Squamous-cell skin cancer, also known as cutaneous squamous-cell carcinoma (cSCC), is one of the main types of skin cancer along with basal cell cancer, and melanoma. It usually presents as a hard lump with a scaly top but can also form an ulcer. Onset is often over months. Squamous-cell skin cancer is more likely to spread to distant areas than basal cell cancer. When confined to the outermost layer of the skin, a precancerous or in situ form of cSCC is known as Bowen's disease.
The greatest risk factor is high total exposure to ultraviolet radiation from the Sun. Other risks include prior scars, chronic wounds, actinic keratosis, lighter skin, Bowen's disease, arsenic exposure, radiation therapy, poor immune system function, previous basal cell carcinoma, and HPV infection. Risk from UV radiation is related to total exposure, rather than early exposure. Tanning beds are becoming another common source of ultraviolet radiation. It begins from squamous cells found within the skin.

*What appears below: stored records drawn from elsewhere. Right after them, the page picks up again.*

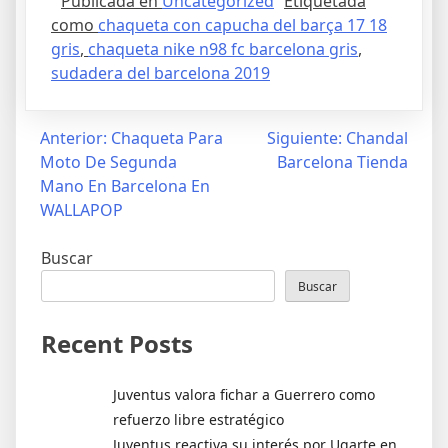
Publicada en
Uncategorized
Etiquetada
como
chaqueta con capucha del barça 17 18
gris
,
chaqueta nike n98 fc barcelona gris
,
sudadera del barcelona 2019
Navegación
Anterior:
Chaqueta Para
Siguiente:
Chandal
Moto De Segunda
Barcelona Tienda
de
Mano En Barcelona En
entradas
WALLAPOP
Buscar
Buscar
Recent Posts
Juventus valora fichar a Guerrero como
refuerzo libre estratégico
Juventus reactiva su interés por Ugarte en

As of 2015, about 2.2 million people have cSCC at any given time. It makes up about 20% of all skin cancer cases. About 12% of males and 7% of females in the United States developed cSCC at some point in time. While prognosis is usually good, if distant spread occurs five-year survival is ~34%. In 2015 it resulted in about 51,900 deaths globally. The usual age at diagnosis is around 66. Following the successful treatment of one case of cSCC people are at high risk of developing further cases.
Treatment is typically by surgical removal. This can be by simple excision if the cancer is small otherwise Mohs surgery is generally recommended. Other options may include application of cold and radiation therapy. In the cases in which distant spread has occurred chemotherapy or biologic therapy may be used.
The long-term outcome of squamous cell carcinomas is dependent upon several factors: the sub-type of the carcinoma, available treatments, location(s) and severity, and various patient health-related variables (accompanying diseases, age, etc.). Generally, the long-term outcome is positive, as less than 4% of Squamous cell carcinoma cases are at risk of metastasis. Some particular forms of squamous cell carcinomas have a higher mortality rate.
One study found squamous cell carcinoma of the penis had a much greater rate of mortality than some other forms of squamous cell carcinoma, that is, about 23%, although this relatively high mortality rate may be associated with possibly latent diagnosis of the disease due to patients avoiding genital exams until the symptoms are debilitating, or refusal to submit to a possibly scarring operation upon the genitalia. Squamous cell carcinoma occurring in the organ transplant population is also associated with a higher risk of mortality.